Edited by Elena Filipovic, Marieke van Hal, and Solveig Øvstebø.
Official launch at Art Basel Miami Beach, 5 December 2010. Public dialogue with Ute Meta Bauer at the Art Salon.
Texts by Donald Preziosi, Marian Pastor Roces, Caroline A. Jones, Lawrence Alloway, Thomas McEvilley, Rafal Niemojewski, Simon Sheikh, Carlos Basualdo, John Clark, Daniel Buren, Michael Brenson, Paul O’Neill, Federica Martini, Vittoria Martini, Raqs Media Collective, Maria Hlavajova, Ranjit Hoskote, Gerardo Mosquera, Marieke van Hal, Solveig Øvstebø, Elena Filipovic, Bruce W. Ferguson, Milena M. Hoegsberg, Jan Verwoert, Charlotte Bydler, Okwui Enwezor, George Baker, Yakouba Konaté, Vinicius Spricigo, Sabine Marschall, Oliver Marchart.
This anthology on the global biennial phenomenon includes seminal republished texts collected from around the world as well as newly commissioned contributions from the leading scholars, curators, critics, and thinkers of biennials today.
By tracing the genealogy of the perennial exhibition format (understood here as including not only biennials but also other recurrent exhibitions such as triennials and quadrennials), and by examining some of the most emblematic examples of the twentieth and twenty-first centuries—from the Biennials in Venice to Johannesburg, Havana to Gwangju, and from Documenta to Manifesta—this collection reads the artistic, theoretical, political, and other ambitions of such large-scale exhibition projects against the grain of their resulting exhibitions.

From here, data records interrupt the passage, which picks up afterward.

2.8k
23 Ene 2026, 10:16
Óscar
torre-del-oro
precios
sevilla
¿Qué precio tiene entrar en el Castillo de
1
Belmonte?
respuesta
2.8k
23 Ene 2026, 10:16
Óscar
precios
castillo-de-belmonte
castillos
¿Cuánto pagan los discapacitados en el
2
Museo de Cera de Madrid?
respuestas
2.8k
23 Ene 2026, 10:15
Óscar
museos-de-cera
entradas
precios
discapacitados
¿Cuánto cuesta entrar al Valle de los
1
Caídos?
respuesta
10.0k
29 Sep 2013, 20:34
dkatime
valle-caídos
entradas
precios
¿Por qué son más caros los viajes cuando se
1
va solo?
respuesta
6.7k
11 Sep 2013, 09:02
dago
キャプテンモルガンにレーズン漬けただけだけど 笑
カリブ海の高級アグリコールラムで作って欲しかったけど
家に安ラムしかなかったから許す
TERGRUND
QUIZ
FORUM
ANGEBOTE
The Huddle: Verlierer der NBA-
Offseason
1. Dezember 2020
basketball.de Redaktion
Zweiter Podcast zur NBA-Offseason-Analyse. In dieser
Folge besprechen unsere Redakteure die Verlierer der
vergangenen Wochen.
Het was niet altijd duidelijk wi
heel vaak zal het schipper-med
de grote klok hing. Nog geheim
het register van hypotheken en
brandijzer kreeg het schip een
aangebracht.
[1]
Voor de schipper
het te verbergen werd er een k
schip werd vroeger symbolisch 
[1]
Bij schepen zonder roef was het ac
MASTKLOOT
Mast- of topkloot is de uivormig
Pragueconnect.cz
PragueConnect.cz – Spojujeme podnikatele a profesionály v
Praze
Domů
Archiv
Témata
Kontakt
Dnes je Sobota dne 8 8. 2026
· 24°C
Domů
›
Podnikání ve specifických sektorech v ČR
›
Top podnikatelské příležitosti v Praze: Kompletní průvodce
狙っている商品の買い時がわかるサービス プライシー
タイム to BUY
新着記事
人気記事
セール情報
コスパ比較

Poised to be a vital resource, The Biennial Reader reflects on the past, promise, and future of these exhibitions and argues for a new history of art to be written alongside their analysis. In the process, this “reader” of essays explores the perennial exhibition and the global hegemonic shifts that made them possible as well as their impact on contemporary art, curating, culture, and art institutions writ large.